Lies, Damn Lies, and Ari Fleischer

How Bush's "Imperial Presidency" led to the crowning of King Donald

Ari Fleischer, press secretary and propagandist for George W. Bush, weighed in on Nancy Pelosi's end-of-speech flourish. 

Fleischer to me typifies the part of the Republican Party establishment that is not currently in government, the "old school" who are occasionally willing to say a critical word or two about Trump but stop far short of the notion of doing anything about him and who will rally around him the instant anyone outside the club speaks up. 

To the Republican Party as it exists now, there is no question of choosing country over party for they have decided that their party is the country: its past, its future, its highest form. To the extent that the better angels of their nature demands they act for the public good, they are willing to assume that keeping Republicans in power and Democrats out of it is a higher good than, say, keeping people alive or keeping the country solvent or safe.

But Fleischer's entrance into this fray, where he defended a document full of lies as being symbolically sacred, reminded me of his most infamous contribution to the Twitter discourse, when he wrote a thread defending the run-up to the Iraq invasion and his role in it:

Exhibit A in his attempt to rewrite history and rehabilitate the image of the Bush-Cheney administration was the finding that "no intelligence service was pressured by the Bush administration" to come to a particular conclusion about Iraq's development of WMDs.
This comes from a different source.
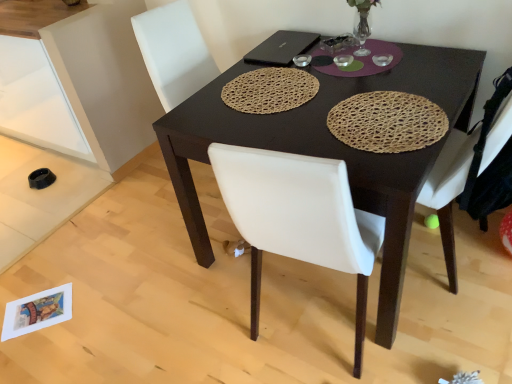 In order to click on empty space that is in between woven straw placemat at center, the 2th mat when ordered from left to right, and black matte laptop at upper center in this screenshot , I will do `click(323, 82)`.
I mean, when you put it that way, it all begins to sound a bit familiar, doesn't it? "No pressure, no pressure!" Check the transcript! It was a perfect war.

Coming from the same administration that derided their opponents — those who questioned the truth of the rationale for the invasion — as belonging to "the reality-based community" and the administration that claimed that empire means you can define your own reality, all of this rings more than a little hollow.

Fleischer doesn't dispute that the findings were cherry-picked, describing "tunnel vision" where low-quality leads were followed when they agreed with the existing assumption that Iraq had WMDs. He doesn't contest that the conclusion spoonfed to the Bush administration and then presented to the country at large by Bush and Fleischer and others was wrong.

But he was there, you see, and so he can tell you: George W. Bush never went to the CIA or anyone else and said, "Fellas, I really want to invade Iraq and I'd like to justify it on the basis of WMDs. Can you whip me up some lies?"

And because that never happened, we can't say that Fleischer or Bush lied. 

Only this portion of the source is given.